A Folha conversou com moradores e usuários de cinco ruas, de
diferentes bairros, afetadas pelas mudanças. Eles dizem que a interrupção
ocorreu sem aviso prévio. Em um caso, após reclamação, a prefeitura regional
afirmou que a ação estava suspensa.
A reportagem ouviu de funcionários nomeados pela gestão
Doria que estão sendo discutidas mudanças no projeto, batizado por Haddad de
Ruas Abertas, e até a possibilidade de acabá-lo. Questionada, a prefeitura nega
a intenção.
"A impressão que dá é que estão fazendo um desmonte sem
alarde", afirma a arquiteta Paola Paes Manso, 47. Ela costumava frequentar
com os filhos a rua Engenheiro Luiz Gomes Cardim Sangirardi, na Aclimação
(região central).
Paola afirma que levava os filhos até a via para andar de
bicicleta, já que no parque da Aclimação, ao lado, esse tipo de prática é
proibida.
"Eu estou perto da Paulista, mas na rua aberta o
público é diferente. A gente encontra vizinhos, pais da escola do bairro,
propicia de uma humanização do bairro", diz.

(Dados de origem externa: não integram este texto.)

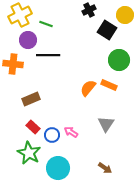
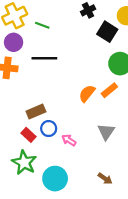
purple circle: (28, 40) -> (14, 42), moved
orange rectangle: (109, 85) -> (109, 90), turned -63
brown rectangle: (31, 99) -> (36, 111), moved
blue circle: (52, 135) -> (49, 129), moved

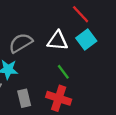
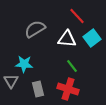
red line: (81, 14) -> (77, 16), moved
gray semicircle: (21, 43) -> (35, 29), moved

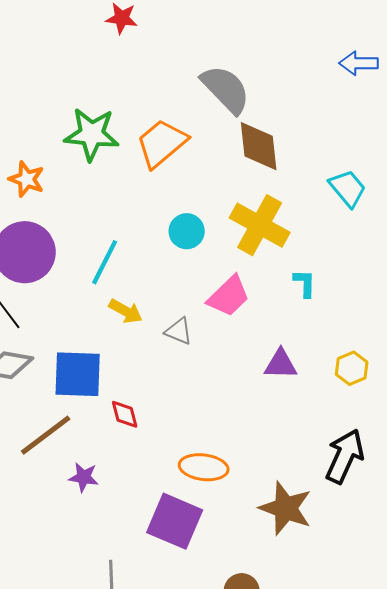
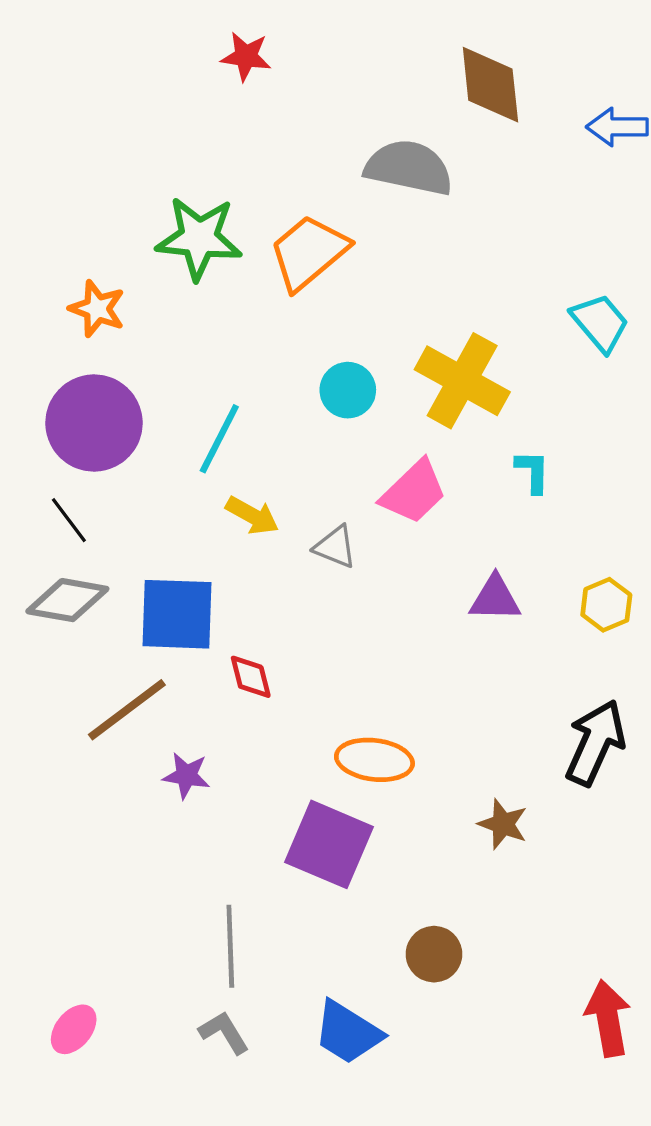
gray semicircle: (226, 89) -> (409, 168), turned -34
brown diamond: (259, 146) -> (490, 85), moved
brown star: (286, 508) -> (503, 824), size x0.6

Ela conta ter procurado vereadores e a Prefeitura Regional
da Vila Mariana. Ali, recebeu a informação sobre a suspensão do programa.
Neste domingo (7), a reportagem visitou a avenida. Pelo
asfalto só passavam carros, e pedestres corriam na calçada.
No Jardim Peri (zona norte), moradores afirmam que a avenida
Koshun Takara, em um ano, virou o mais importante espaço de lazer do bairro.
Alguns levavam um saco com objetos para brincadeiras, como
cordas e giz para pintar o chão. Deixavam as crianças brincando na rua, sem se
preocupar com o perigo de atropelamento.
"Primeiro deixaram de colocar o cavalete na rua em
alguns fins de semana. Depois, deixaram de tirar. Faz um mês que o pessoal da
CET [Companhia de Engenharia de Tráfego] parou de vir. É uma grande perda para
nós", afirma o técnico de informática Roberson Miguel, 34.
Na avenida Sumaré, a suspensão do fechamento da via para
lazer nos últimos três dias em que isso deveria ter ocorrido (dois domingos e o
feriado de 1º de maio) levou moradores a se queixarem em redes sociais. Eles
dizem também que não houve avisos. Depois da Paulista, a avenida era uma das
que mais recebia pedestres e ciclistas.
Na av. Paulista, a ação foi marcada por polêmica, devido à
resistência principalmente de comerciantes –que diziam temer a perda de
clientes.
AJUSTE
O vereador José Police Neto (PSD), da Comissão de Política
Urbana da Câmara Municipal, foi procurado por moradores dos bairros preocupados
com o possível fim do programa, que ele diz considerar importante "porque
mostra que a rua quando não tem carros tem outras utilidades".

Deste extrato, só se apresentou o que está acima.